I Fontanili della Lomellina: Tre Itinerari tra Natura, Acqua e Paesaggio Rurale

Un segreto nel cuore della Lomellina

Nel cuore della Pianura Padana, tra risaie e canali che modellano la terra d’acqua della Lomellina,
esiste un mondo antico e affascinante: quello dei fontanili. Queste sorgenti naturali, tipiche delle zone di risorgiva, sono autentici scrigni di biodiversità e testimonianze vive del legame tra uomo e ambiente.

I fontanili sono sorgenti dove l’acqua, filtrata dalle colline, affiora naturalmente grazie alla spinta di strati impermeabili sotterranei. Da secoli, gli agricoltori della Lomellina li utilizzano per alimentare i campi coltivati, soprattutto le risaie, creando un paesaggio idraulico unico fatto di rogge, canali e chiuse.

Oggi i fontanili rappresentano veri e propri micro-ecosistemi ricchi di vita: anfibi, pesci, libellule e numerosi uccelli acquatici trovano rifugio in questi ambienti freschi e puliti. Visitare i fontanili significa immergersi in un mondo lento, silenzioso, perfetto per chi ama il birdwatching, la fotografia naturalistica o semplicemente camminare nella natura.


1. Il Fontanile di Langosco


📍 Dove: Langosco (PV)
Immerso tra le risaie e le cascine storiche del comune di Langosco, questo itinerario si snoda lungo strade bianche, campi irrigui e piccoli corsi d’acqua dove l’acqua affiora dal sottosuolo. Anche se i fontanili della zona non hanno nomi ufficiali, nei pressi della Cascina Nuova si possono osservare risorgive attive e habitat agricoli di grande valore naturalistico.

Il paesaggio è tipico della Lomellina più autentica: pioppeti, siepi, canali secondari e un ritmo lento che invita all’esplorazione.
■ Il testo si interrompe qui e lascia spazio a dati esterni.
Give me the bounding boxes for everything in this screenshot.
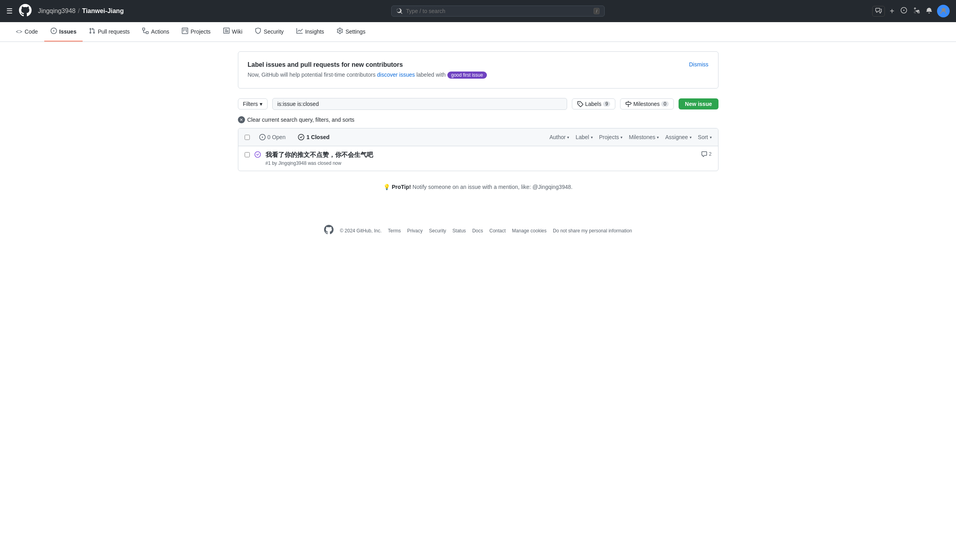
closed-tab[interactable]: 1 Closed: [295, 132, 332, 142]
issues-table: 0 Open 1 Closed Author ▾ Label ▾ Project…: [238, 128, 718, 171]
author-chevron-icon: ▾: [567, 135, 569, 140]
nav-security[interactable]: Security: [249, 22, 290, 41]
issue-title-link[interactable]: 我看了你的推文不点赞，你不会生气吧: [266, 151, 373, 158]
issue-author-link[interactable]: Jingqing3948: [278, 160, 306, 166]
nav-code[interactable]: <> Code: [9, 23, 44, 41]
protip-section: 💡 ProTip! Notify someone on an issue wit…: [238, 171, 718, 203]
footer-manage-cookies[interactable]: Manage cookies: [512, 228, 547, 234]
issues-search-input[interactable]: [272, 98, 568, 110]
discover-issues-link[interactable]: discover issues: [377, 72, 415, 78]
projects-chevron-icon: ▾: [620, 135, 622, 140]
footer-privacy[interactable]: Privacy: [407, 228, 422, 234]
clear-filter-icon[interactable]: ✕: [238, 116, 245, 123]
nav-actions-label: Actions: [151, 28, 169, 35]
issue-closed-text: was closed now: [308, 160, 341, 166]
slash-shortcut: /: [594, 8, 600, 14]
protip-prefix: ProTip!: [392, 184, 411, 190]
author-filter[interactable]: Author ▾: [549, 134, 569, 140]
label-filter-label: Label: [575, 134, 589, 140]
owner-link[interactable]: Jingqing3948: [38, 8, 75, 15]
issues-toolbar: Filters ▾ Labels 9 Milestones 0 New issu…: [238, 98, 718, 110]
repo-name[interactable]: Tianwei-Jiang: [82, 8, 124, 15]
labels-count-badge: 9: [603, 101, 611, 107]
wiki-icon: [223, 28, 230, 35]
nav-insights[interactable]: Insights: [290, 22, 330, 41]
search-box[interactable]: /: [391, 6, 605, 17]
footer-security[interactable]: Security: [429, 228, 446, 234]
hamburger-button[interactable]: ☰: [6, 7, 13, 15]
repo-nav: <> Code Issues Pull requests Actions Pro…: [0, 22, 956, 42]
nav-actions[interactable]: Actions: [136, 22, 175, 41]
open-tab-label: 0 Open: [268, 134, 286, 140]
label-chevron-icon: ▾: [591, 135, 593, 140]
main-content: Label issues and pull requests for new c…: [225, 42, 731, 212]
filters-button[interactable]: Filters ▾: [238, 98, 268, 109]
code-icon: <>: [16, 28, 22, 35]
sort-filter[interactable]: Sort ▾: [698, 134, 712, 140]
labels-button[interactable]: Labels 9: [572, 98, 615, 109]
nav-issues[interactable]: Issues: [44, 22, 83, 41]
issue-closed-icon: [255, 151, 261, 160]
footer-status[interactable]: Status: [453, 228, 466, 234]
milestones-count-badge: 0: [661, 101, 669, 107]
nav-settings[interactable]: Settings: [330, 22, 372, 41]
footer-docs[interactable]: Docs: [472, 228, 483, 234]
milestones-chevron-icon: ▾: [657, 135, 659, 140]
nav-code-label: Code: [25, 28, 38, 35]
milestones-filter[interactable]: Milestones ▾: [629, 134, 659, 140]
milestones-button[interactable]: Milestones 0: [620, 98, 674, 109]
sort-chevron-icon: ▾: [710, 135, 712, 140]
issues-table-header: 0 Open 1 Closed Author ▾ Label ▾ Project…: [238, 128, 718, 146]
assignee-filter[interactable]: Assignee ▾: [665, 134, 692, 140]
github-logo[interactable]: [19, 4, 32, 19]
filters-label: Filters: [243, 101, 258, 107]
footer-contact[interactable]: Contact: [489, 228, 505, 234]
footer-terms[interactable]: Terms: [388, 228, 401, 234]
search-input[interactable]: [406, 8, 590, 14]
pull-requests-button[interactable]: [912, 6, 921, 17]
projects-filter[interactable]: Projects ▾: [599, 134, 623, 140]
search-area: /: [130, 6, 866, 17]
label-filter[interactable]: Label ▾: [575, 134, 592, 140]
nav-security-label: Security: [264, 28, 284, 35]
issue-checkbox[interactable]: [245, 152, 250, 157]
issues-icon: [51, 28, 57, 35]
dismiss-button[interactable]: Dismiss: [689, 61, 709, 68]
issue-comment-link[interactable]: 2: [701, 151, 712, 157]
assignee-chevron-icon: ▾: [690, 135, 692, 140]
select-all-checkbox[interactable]: [245, 135, 250, 140]
footer-no-share[interactable]: Do not share my personal information: [553, 228, 632, 234]
nav-wiki-label: Wiki: [232, 28, 242, 35]
nav-pull-requests[interactable]: Pull requests: [83, 22, 136, 41]
nav-projects[interactable]: Projects: [175, 22, 217, 41]
breadcrumb-separator: /: [78, 8, 79, 15]
issue-content: 我看了你的推文不点赞，你不会生气吧 #1 by Jingqing3948 was…: [266, 151, 696, 166]
create-button[interactable]: +: [888, 5, 896, 17]
issues-button[interactable]: [899, 6, 909, 17]
pull-requests-icon: [89, 28, 95, 35]
table-row: 我看了你的推文不点赞，你不会生气吧 #1 by Jingqing3948 was…: [238, 146, 718, 171]
issues-header-right: Author ▾ Label ▾ Projects ▾ Milestones ▾…: [549, 134, 711, 140]
notifications-button[interactable]: [924, 6, 934, 17]
sort-filter-label: Sort: [698, 134, 708, 140]
milestones-filter-label: Milestones: [629, 134, 655, 140]
open-tab[interactable]: 0 Open: [256, 132, 289, 142]
banner-text-area: Label issues and pull requests for new c…: [248, 61, 487, 79]
security-icon: [255, 28, 261, 35]
avatar[interactable]: [937, 5, 950, 17]
milestones-label: Milestones: [633, 101, 660, 107]
projects-filter-label: Projects: [599, 134, 619, 140]
settings-icon: [337, 28, 343, 35]
contributor-banner: Label issues and pull requests for new c…: [238, 51, 718, 89]
closed-tab-label: 1 Closed: [306, 134, 329, 140]
actions-icon: [142, 28, 149, 35]
command-palette-button[interactable]: [872, 6, 885, 17]
clear-filter-label[interactable]: Clear current search query, filters, and…: [247, 117, 354, 123]
issue-right: 2: [701, 151, 712, 157]
banner-title: Label issues and pull requests for new c…: [248, 61, 487, 68]
insights-icon: [296, 28, 303, 35]
nav-wiki[interactable]: Wiki: [217, 22, 249, 41]
new-issue-button[interactable]: New issue: [679, 98, 718, 109]
comment-count-number: 2: [709, 151, 712, 157]
banner-description: Now, GitHub will help potential first-ti…: [248, 72, 487, 79]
È un percorso perfetto da fare in bicicletta o a piedi, in particolare in primavera o inizio autunno.

2. I Fontanili tra Confienza e Vinzaglio


📍 Dove: Confienza (PV) – Vinzaglio (NO)
Questo itinerario attraversa il confine tra Lombardia e Piemonte, collegando i comuni di Confienza e Vinzaglio. Lungo le strade agricole si susseguono rogge, risorgive e fontanili che formano un reticolo irriguo fondamentale per la coltivazione del riso.

Il più noto è il fontanile nei pressi della Cascina Fontanile, a Vinzaglio, ancora attivo e circondato da vegetazione spontanea. Il percorso è pianeggiante e poco trafficato, ideale per escursioni in bici. Nei mesi più caldi, il paesaggio acquatico ospita aironi, garzette, cavalieri d’Italia e numerose libellule.

3. L’Oasi dell’Agogna Morta a Nicorvo

📍 Dove: Nicorvo (PV)
L’Oasi dell’Agogna Morta è una delle zone umide più importanti della Lomellina, situata tra i comuni di Nicorvo e Borgolavezzaro. Si tratta di un meandro abbandonato del torrente Agogna, isolato negli anni ’50 e trasformato in un’area protetta di grande pregio ambientale.

L’oasi è accessibile da una stradina sterrata lungo la SP tra Nicorvo e Robbio e offre habitat preziosi come stagni, saliceti, fragmiteti e boschi umidi. È popolata da una ricca fauna acquatica e rappresenta un luogo perfetto per osservare la natura in silenzio, lontano da tutto.

Inserita in una Zona Speciale di Conservazione (ZSC), l’Agogna Morta è stata oggetto di interventi di rinaturalizzazione che ne hanno esaltato la funzione ecologica. Ideale per escursioni in bicicletta o a piedi con binocolo e macchina fotografica al seguito.


Scopri il volto più autentico della Lomellina

I fontanili non sono solo sorgenti d’acqua: sono luoghi di memoria, natura e cultura. Riscoprire questi angoli nascosti significa capire l’intelligenza antica con cui l’uomo ha saputo convivere con l’acqua. Oggi, grazie a percorsi ciclabili e sentieri ben segnalati, è possibile esplorare questi paesaggi in modo sostenibile, lento e consapevole.

Porta con te una bicicletta, un paio di scarponcini, una guida naturalistica… e lasciati guidare dal suono dell’acqua che affiora dalla terra. I fontanili della Lomellina ti aspettano.